Diffuvisity Induced Segregation

It takes only a small difference in size or shape for particles to spontaneously demix. The famous "Brazil Nut Effect" is one common example.

There are perhaps sociological analogs, where racial, income-based, or religious clustering arises from small differences. A Google or Google-Scholar search for "auto-segregation" or  "self-segregation" brings out many of these examples.

It was with much interest that I read "Binary Mixtures of Particles with Different Diffusivities Demix" (paywalled). The abstract reads:
The influence of size differences, shape, mass, and persistent motion on phase separation in binary mixtures has been intensively studied. Here we focus on the exclusive role of diffusivity differences in binary mixtures of equal-sized particles. We find an effective attraction between the less diffusive particles, which are essentially caged in the surrounding species with the higher diffusion constant. This effect leads to phase separation for systems above a critical size: A single close-packed cluster made up of the less diffusive species emerges.
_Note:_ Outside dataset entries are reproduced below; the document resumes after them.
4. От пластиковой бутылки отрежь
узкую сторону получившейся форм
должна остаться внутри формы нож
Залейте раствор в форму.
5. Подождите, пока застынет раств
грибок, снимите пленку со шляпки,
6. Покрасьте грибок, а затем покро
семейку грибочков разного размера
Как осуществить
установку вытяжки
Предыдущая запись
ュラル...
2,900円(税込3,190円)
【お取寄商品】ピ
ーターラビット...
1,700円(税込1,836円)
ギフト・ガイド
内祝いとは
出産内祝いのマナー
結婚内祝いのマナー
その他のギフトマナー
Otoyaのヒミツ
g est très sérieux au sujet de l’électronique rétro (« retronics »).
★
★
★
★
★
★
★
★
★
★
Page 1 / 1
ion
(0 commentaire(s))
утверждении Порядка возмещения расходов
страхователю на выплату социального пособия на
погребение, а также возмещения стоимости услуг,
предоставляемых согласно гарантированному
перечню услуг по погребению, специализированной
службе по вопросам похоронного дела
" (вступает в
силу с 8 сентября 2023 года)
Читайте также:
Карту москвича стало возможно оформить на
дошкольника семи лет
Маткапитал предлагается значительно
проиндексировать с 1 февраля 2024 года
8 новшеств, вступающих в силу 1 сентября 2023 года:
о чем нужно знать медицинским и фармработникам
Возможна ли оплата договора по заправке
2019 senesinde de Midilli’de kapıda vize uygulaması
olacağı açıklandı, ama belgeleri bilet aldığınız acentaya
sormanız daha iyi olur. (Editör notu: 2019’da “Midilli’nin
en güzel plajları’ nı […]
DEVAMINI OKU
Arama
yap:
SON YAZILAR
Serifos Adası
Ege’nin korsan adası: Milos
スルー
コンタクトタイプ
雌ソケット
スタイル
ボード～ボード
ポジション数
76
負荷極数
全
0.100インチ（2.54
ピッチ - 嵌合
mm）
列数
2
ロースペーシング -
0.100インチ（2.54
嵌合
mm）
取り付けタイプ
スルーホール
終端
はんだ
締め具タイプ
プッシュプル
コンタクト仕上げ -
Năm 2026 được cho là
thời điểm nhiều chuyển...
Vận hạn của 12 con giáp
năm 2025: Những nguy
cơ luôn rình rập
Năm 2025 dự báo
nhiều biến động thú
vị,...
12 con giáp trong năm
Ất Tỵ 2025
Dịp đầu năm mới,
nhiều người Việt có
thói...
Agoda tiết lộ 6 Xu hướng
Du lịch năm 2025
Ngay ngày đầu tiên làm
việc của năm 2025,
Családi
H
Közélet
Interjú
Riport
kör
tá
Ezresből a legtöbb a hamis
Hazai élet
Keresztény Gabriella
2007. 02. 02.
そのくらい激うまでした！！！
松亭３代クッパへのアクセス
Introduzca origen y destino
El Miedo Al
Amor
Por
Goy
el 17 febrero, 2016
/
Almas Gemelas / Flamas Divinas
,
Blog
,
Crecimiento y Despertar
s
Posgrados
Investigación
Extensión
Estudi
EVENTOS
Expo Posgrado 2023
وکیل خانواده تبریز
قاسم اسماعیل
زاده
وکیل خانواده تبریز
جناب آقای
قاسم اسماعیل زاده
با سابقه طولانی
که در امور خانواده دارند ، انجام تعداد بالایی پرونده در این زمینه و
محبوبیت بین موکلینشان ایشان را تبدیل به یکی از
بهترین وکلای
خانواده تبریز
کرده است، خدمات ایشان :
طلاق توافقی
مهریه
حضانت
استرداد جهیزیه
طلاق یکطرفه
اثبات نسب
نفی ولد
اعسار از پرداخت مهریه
Experiments for testing our predictions are outlined.
There is a non-paywalled video that shows the demixing process in the supplemental materials section.

Here is a decent commentary:
Soluble substances normally become evenly distributed throughout the solvent medium, thanks to passive molecular diffusion. The rate at which this occurs depends on the diffusion constant of the molecule concerned, whose magnitude increases with the temperature. In mixtures that have attained thermal equilibrium, particles of equal size normally exhibit the same diffusion constant. "We were interested in what happens when particles of equal size differ in their diffusion constants," says Simon Weber, first author on the new paper.